Hashes, checksums and MACs explained
Lets start with the basics.
In Cryptography, a hashing algorithm converts many bits to fewer bits through a digest operation. Hashes are used to confirm integrity of messages and files.
The hash can be considered a fingerprint of the original content, but unlike fingerprints that are all unique, hashes may produce what we call a collision, the same fingerprint for wo different messages. There are two important properties we need to take note of here:
- It is impossible to derive any of the original content from the hash
- The same data will always produce the same hash
So if we publish a hash for a zip download and you get the same hash after downloading the zip to your computer then you can be fairly sure it has not been tampered with during download.
When you want to implement message integrity - meaning the message hasn't been tampered with in transit - the inability to predict collisions is very important.
A collision is when several many-bit combinations produce the same fewer bit output.
All hashing algorithms generate collisions.

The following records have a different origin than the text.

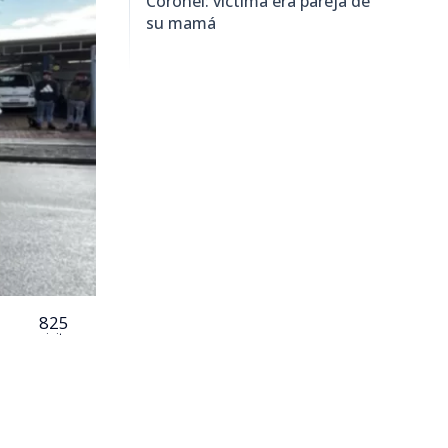
Coronel: víctima era pareja de
su mamá
825
visitas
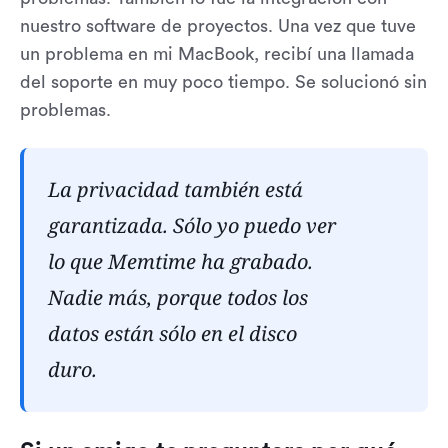
nuestro software de proyectos. Una vez que tuve
un problema en mi MacBook, recibí una llamada
del soporte en muy poco tiempo. Se solucionó sin
problemas.
La privacidad también está
garantizada. Sólo yo puedo ver
lo que Memtime ha grabado.
Nadie más, porque todos los
datos están sólo en el disco
duro.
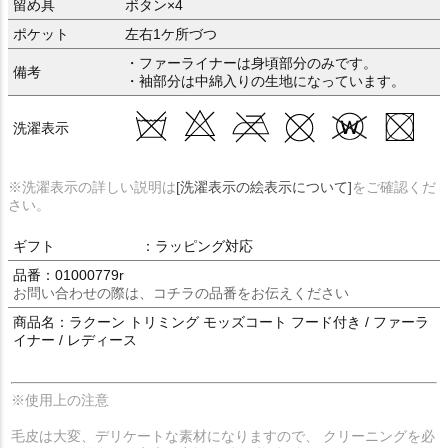
留め具
ボタン×4
ポケット
左右1ケ所づつ
・ファーライナーは身頃部分のみです。
備考
・袖部分は中綿入りの生地になっています。
洗濯表示
※洗濯表示の詳しい説明は
[洗濯表示の絵表示について]
をご確認くだ
さい。
ギフト
：ラッピング対応
品番：01000779r
お問い合わせの際は、コチラの品番をお伝えください
商品名：ラクーン トリミング モッズコート フード付き / ファーラ
イナー / レディース
※使用上の注意
毛皮は大変、デリケートな素材になりますので、 クリーニングを必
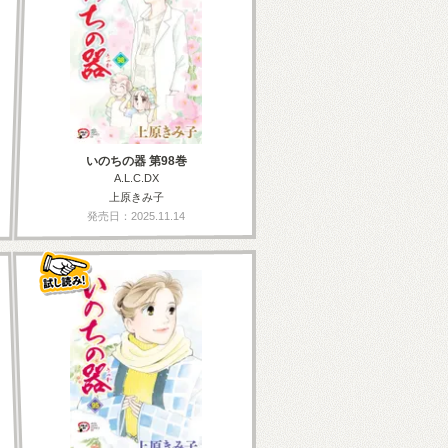
いのちの器 第98巻
A.L.C.DX
上原きみ子
発売日：2025.11.14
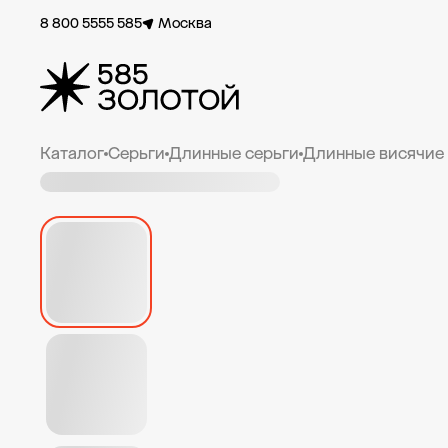
8 800 5555 585
Москва
Каталог
Серьги
Длинные серьги
Длинные висячие 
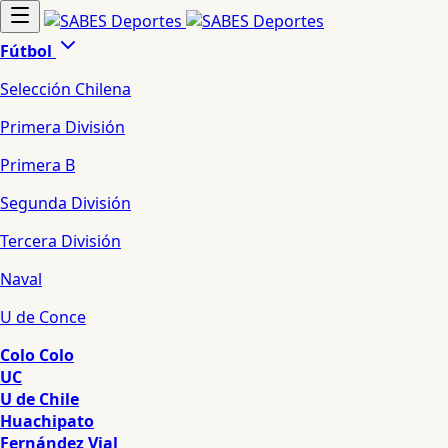
Fútbol
Selección Chilena
Primera División
Primera B
Segunda División
Tercera División
Naval
U de Conce
Colo Colo
UC
U de Chile
Huachipato
Fernández Vial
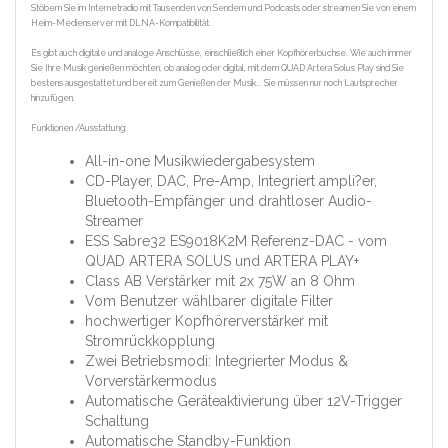
Stöbern Sie im Internetradio mit Tausenden von Sendern und Podcasts oder streamen Sie von einem
Heim-Medienserver mit DLNA-Kompatibilität.
Es gibt auch digitale und analoge Anschlüsse, einschließlich einer Kopfhörerbuchse. Wie auch immer
Sie Ihre Musik genießen möchten, ob analog oder digital, mit dem QUAD Artera Solus Play sind Sie
bestens ausgestattet und bereit zum Genießen der Musik... Sie müssen nur noch Lautsprecher
hinzufügen.
Funktionen /Ausstattung:
All-in-one Musikwiedergabesystem
CD-Player, DAC, Pre-Amp, Integriert ampli?er,
Bluetooth-Empfänger und drahtloser Audio-
Streamer
ESS Sabre32 ES9018K2M Referenz-DAC - vom
QUAD ARTERA SOLUS und ARTERA PLAY+
Class AB Verstärker mit 2x 75W an 8 Ohm
Vom Benutzer wählbarer digitale Filter
hochwertiger Kopfhörerverstärker mit
Stromrückkopplung
Zwei Betriebsmodi: Integrierter Modus &
Vorverstärkermodus
Automatische Geräteaktivierung über 12V-Trigger
Schaltung
Automatische Standby-Funktion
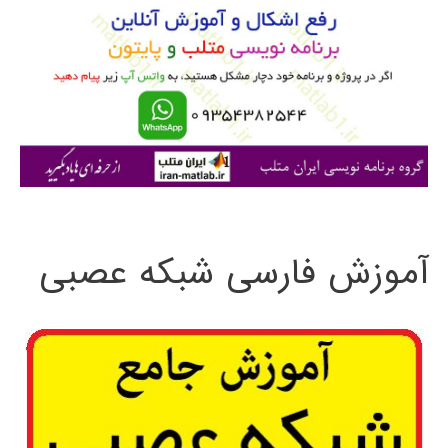
ب
ر
ا
ی
:
آموزش فارسی شبکه عصبی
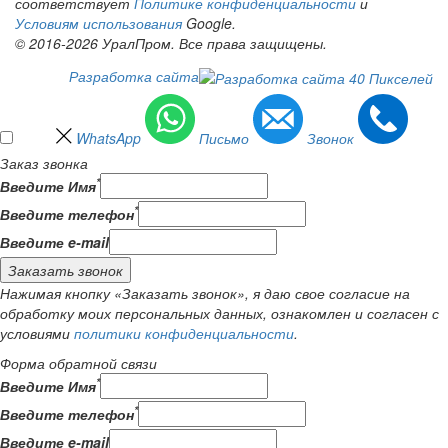
соответствует
Политике конфиденциальности
и
Условиям использования
Google.
© 2016-2026 УралПром. Все права защищены.
Разработка сайта
WhatsApp
Письмо
Звонок
Заказ звонка
*
Введите Имя
*
Введите телефон
Введите e-mail
Заказать звонок
Нажимая кнопку «Заказать звонок», я даю свое согласие на
обработку моих персональных данных, ознакомлен и согласен с
условиями
политики конфиденциальности
.
Форма обратной связи
*
Введите Имя
*
Введите телефон
Введите e-mail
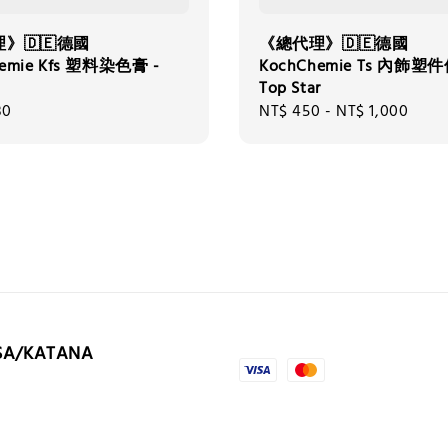
》🇩🇪德國
《總代理》🇩🇪德國
hemie Kfs 塑料染色膏 -
KochChemie Ts 內飾
Top Star
80
Regular
NT$ 450
-
NT$ 1,000
price
SA/KATANA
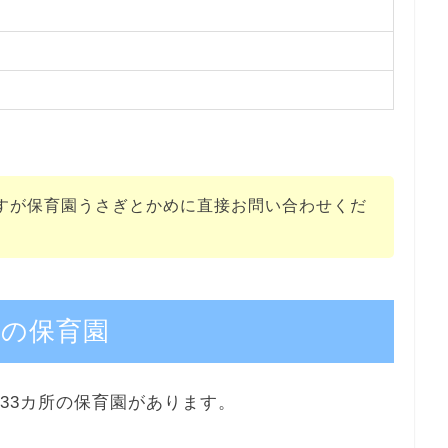
すが保育園うさぎとかめに直接お問い合わせくだ
の保育園
33カ所の保育園があります。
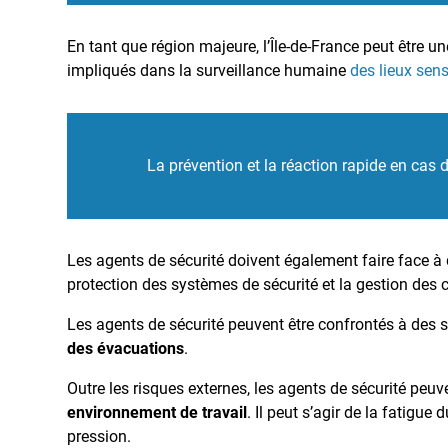
En tant que région majeure, l’Île-de-France peut être un
impliqués dans la surveillance humaine
des lieux sens
La prévention et la réaction rapide en cas d
Les agents de sécurité doivent également faire face à
protection des systèmes de sécurité et la gestion des 
Les agents de sécurité peuvent être confrontés à des s
des évacuations
.
Outre les risques externes, les agents de sécurité pe
environnement de travail
. Il peut s’agir de la fatigue
pression.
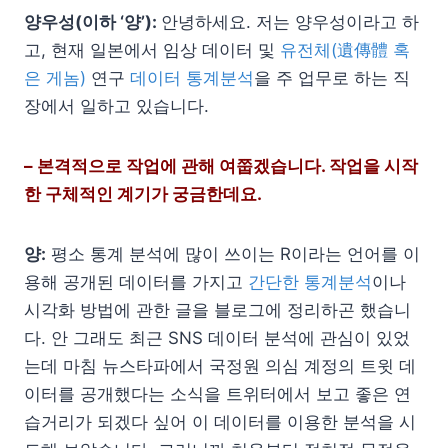
양우성(이하 ‘양’):
안녕하세요. 저는 양우성이라고 하
고, 현재 일본에서 임상 데이터 및
유전체(遺傳體 혹
은 게놈)
연구
데이터 통계분석
을 주 업무로 하는 직
장에서 일하고 있습니다.
– 본격적으로 작업에 관해 여쭙겠습니다. 작업을 시작
한 구체적인 계기가 궁금한데요.
양:
평소 통계 분석에 많이 쓰이는 R이라는 언어를 이
용해 공개된 데이터를 가지고
간단한 통계분석
이나
시각화 방법에 관한 글을 블로그에 정리하곤 했습니
다. 안 그래도 최근 SNS 데이터 분석에 관심이 있었
는데 마침 뉴스타파에서 국정원 의심 계정의 트윗 데
이터를 공개했다는 소식을 트위터에서 보고 좋은 연
습거리가 되겠다 싶어 이 데이터를 이용한 분석을 시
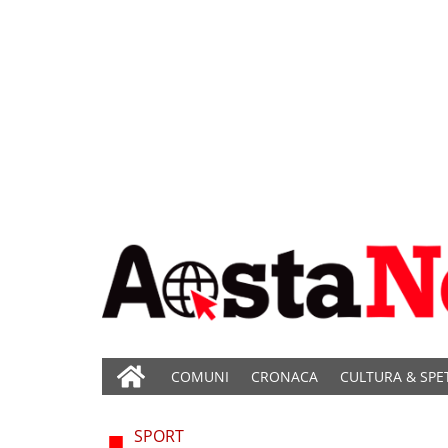
COMUNI
CRONACA
CULTURA & SPE
SPORT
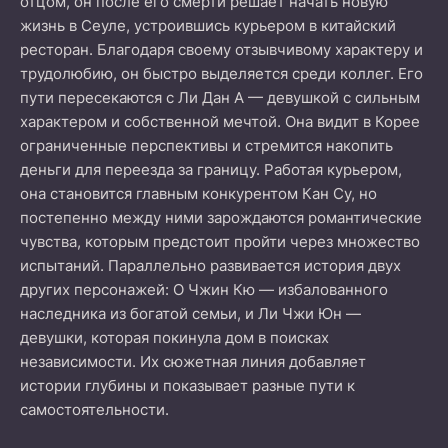
отцом, он после его смерти решает начать новую
жизнь в Сеуле, устроившись курьером в китайский
ресторан. Благодаря своему отзывчивому характеру и
трудолюбию, он быстро выделяется среди коллег. Его
пути пересекаются с Ли Дан А — девушкой с сильным
характером и собственной мечтой. Она видит в Корее
ограниченные перспективы и стремится накопить
деньги для переезда за границу. Работая курьером,
она становится главным конкурентом Кан Су, но
постепенно между ними зарождаются романтические
чувства, которым предстоит пройти через множество
испытаний. Параллельно развивается история двух
других персонажей: О Чжин Кю — избалованного
наследника из богатой семьи, и Ли Чжи Юн —
девушки, которая покинула дом в поисках
независимости. Их сюжетная линия добавляет
истории глубины и показывает разные пути к
самостоятельности.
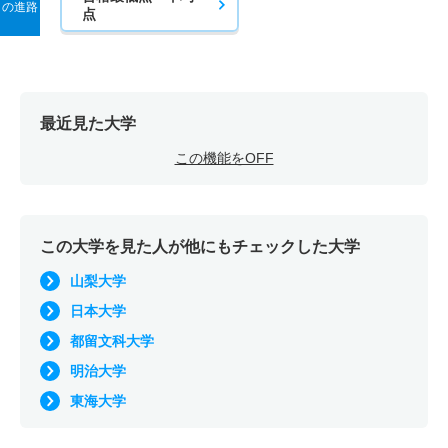
の進路
点
最近見た大学
この機能をOFF
この大学を見た人が他にもチェックした大学
山梨大学
日本大学
都留文科大学
明治大学
東海大学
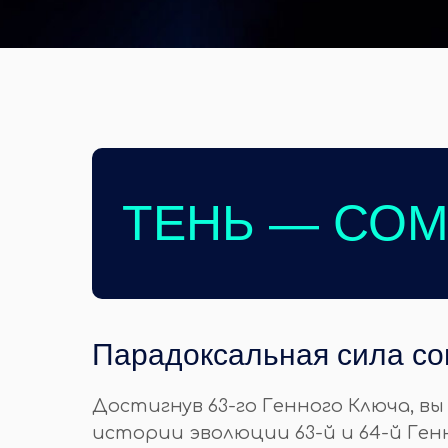
ТЕНЬ — СО
Парадоксальная сила с
Достигнув 63-го Генного Ключа, в
истории эволюции 63-й и 64-й Ге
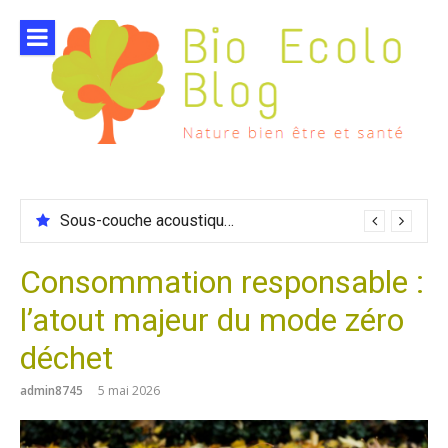
Aller
au
contenu
Sous-couche acoustique compatible chauffage sol
Consommation responsable :
l’atout majeur du mode zéro
déchet
admin8745
5 mai 2026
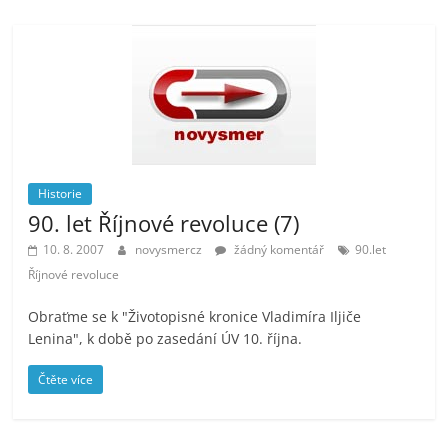
Historie
90. let Říjnové revoluce (7)
10. 8. 2007
novysmercz
žádný komentář
90.let
Říjnové revoluce
Obraťme se k "Životopisné kronice Vladimíra Iljiče
Lenina", k době po zasedání ÚV 10. října.
Čtěte více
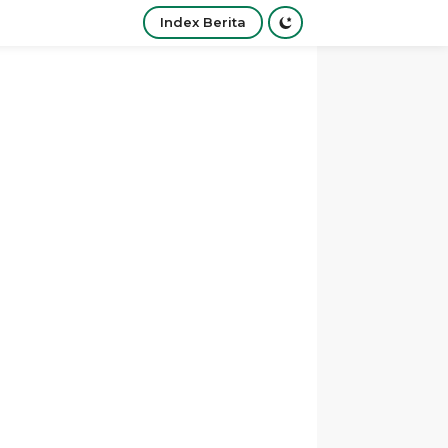
Index Berita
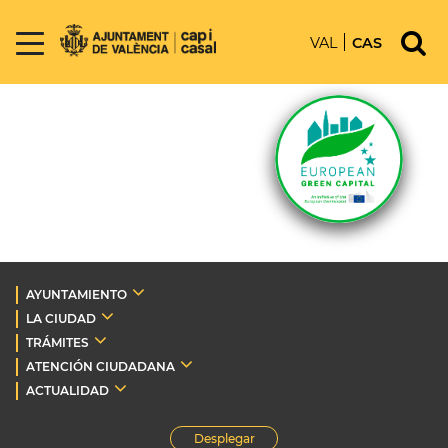
VAL
CAS
AYUNTAMIENTO
LA CIUDAD
TRÁMITES
ATENCIÓN CIUDADANA
ACTUALIDAD
Desplegar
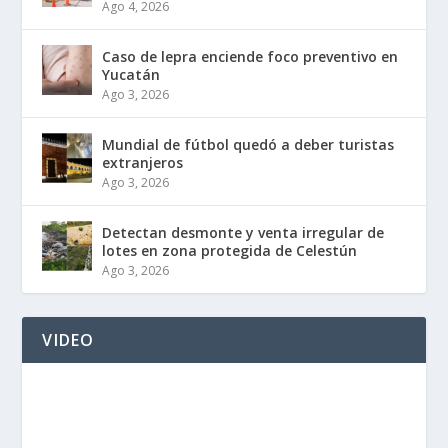
Ago 4, 2026
Caso de lepra enciende foco preventivo en
Yucatán
Ago 3, 2026
Mundial de fútbol quedó a deber turistas
extranjeros
Ago 3, 2026
Detectan desmonte y venta irregular de
lotes en zona protegida de Celestún
Ago 3, 2026
VIDEO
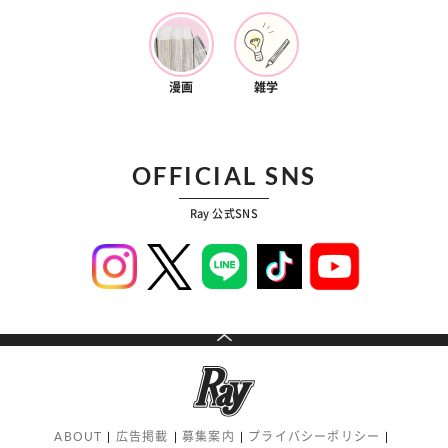
漫画
雑学
OFFICIAL SNS
Ray 公式SNS
ABOUT
広告掲載
募集案内
プライバシーポリシー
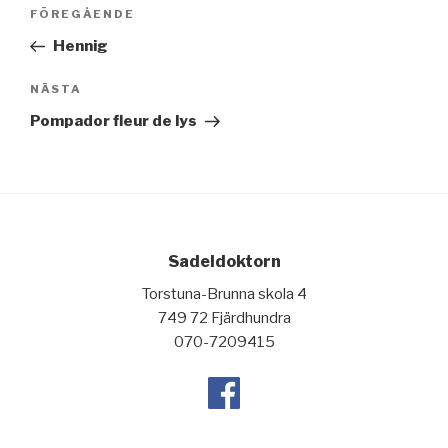
FÖREGÅENDE
Föregående
inlägg
Hennig
NÄSTA
Nästa
inlägg
Pompador fleur de lys
Sadeldoktorn
Torstuna-Brunna skola 4
749 72 Fjärdhundra
070-7209415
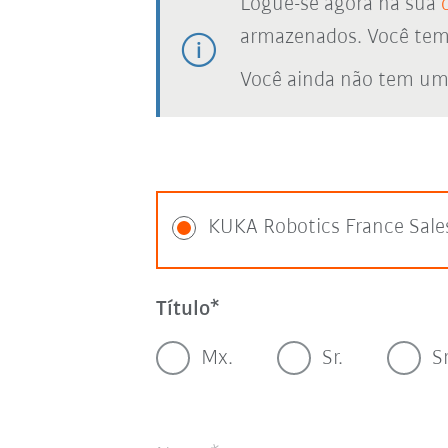
Logue-se agora na sua
armazenados. Você tem a
Você ainda não tem um
KUKA Robotics France Sale
Título
Mx.
Sr.
S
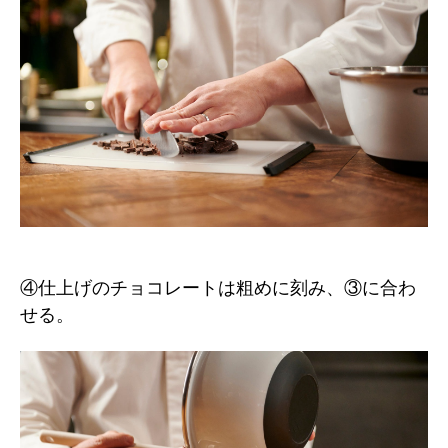
④仕上げのチョコレートは粗めに刻み、③に合わ
せる。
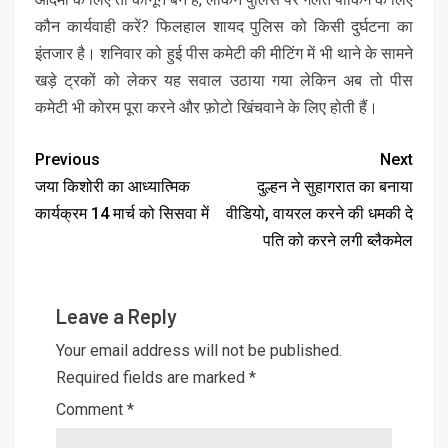
कौन कार्यवाही करें? फिलहाल शायद पुलिस को किसी दुर्घटना का
इंतजार है। शनिवार को हुई पीस कमेटी की मीटिंग में भी थाने के सामने
खड़े ट्रकों को लेकर यह सवाल उठाया गया लेकिन अब तो पीस
कमेटी भी कोरम पूरा करने और फ़ोटो खिंचवाने के लिए होती हैं।
Previous
Next
जया किशोरी का आध्यात्मिक
दुल्हन ने सुहागरात का बनाया
कार्यक्रम 14 मार्च को सिसवा में
वीडियो, वायरल करने की धमकी दे
पति को करने लगी ब्लैकमेल
Leave a Reply
Your email address will not be published.
Required fields are marked
*
Comment
*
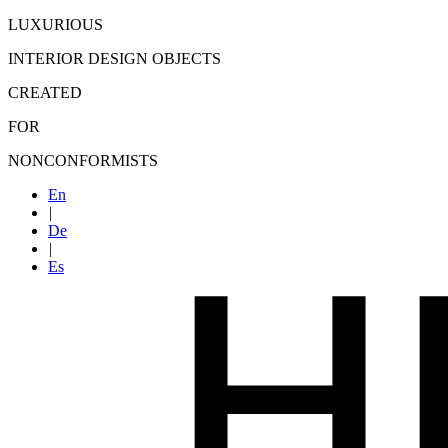
LUXURIOUS
INTERIOR DESIGN OBJECTS
CREATED
FOR
NONCONFORMISTS
En
|
De
|
Es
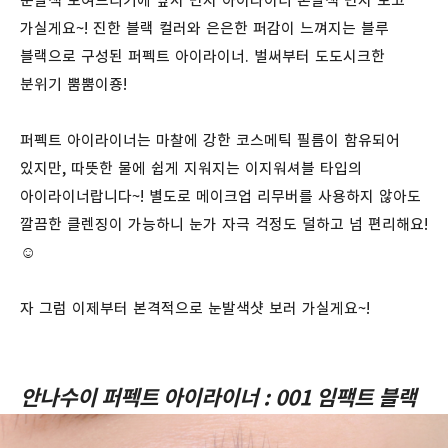
눈발색 보여드리기에 앞서 먼저 아이라이너 손발색 먼저 보고
가실게요~! 진한 블랙 컬러와 은은한 퍼감이 느껴지는 블루
블랙으로 구성된 퍼펙트 아이라이너. 벌써부터 도도시크한
분위기 뿜뿜이죵!
퍼펙트 아이라이너는 마찰에 강한 코스메틱 필름이 함유되어
있지만, 따뜻한 물에 쉽게 지워지는 이지워셔블 타입의
아이라이너랍니다~! 별도로 메이크업 리무버를 사용하지 않아도
깔끔한 클렌징이 가능하니 눈가 자극 걱정도 덜하고 넘 편리해요!
☺️
자 그럼 이제부터 본격적으로 눈발색샷 보러 가실게요~!
안나수이 퍼펙트 아이라이너 : 001 임팩트 블랙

And thats when things get a bit more technical...
- The Cryptographic strength of a hashing algorithm is defined by the inability for an individual to determine what the output is going to be for a given input.
because if they determine that, they could construct a file with a hash that matches a legitimate file and compromise the assumed integrity of the system. The difference between CRC32 and MD5 is that MD5 generates a larger hash that's harder to predict.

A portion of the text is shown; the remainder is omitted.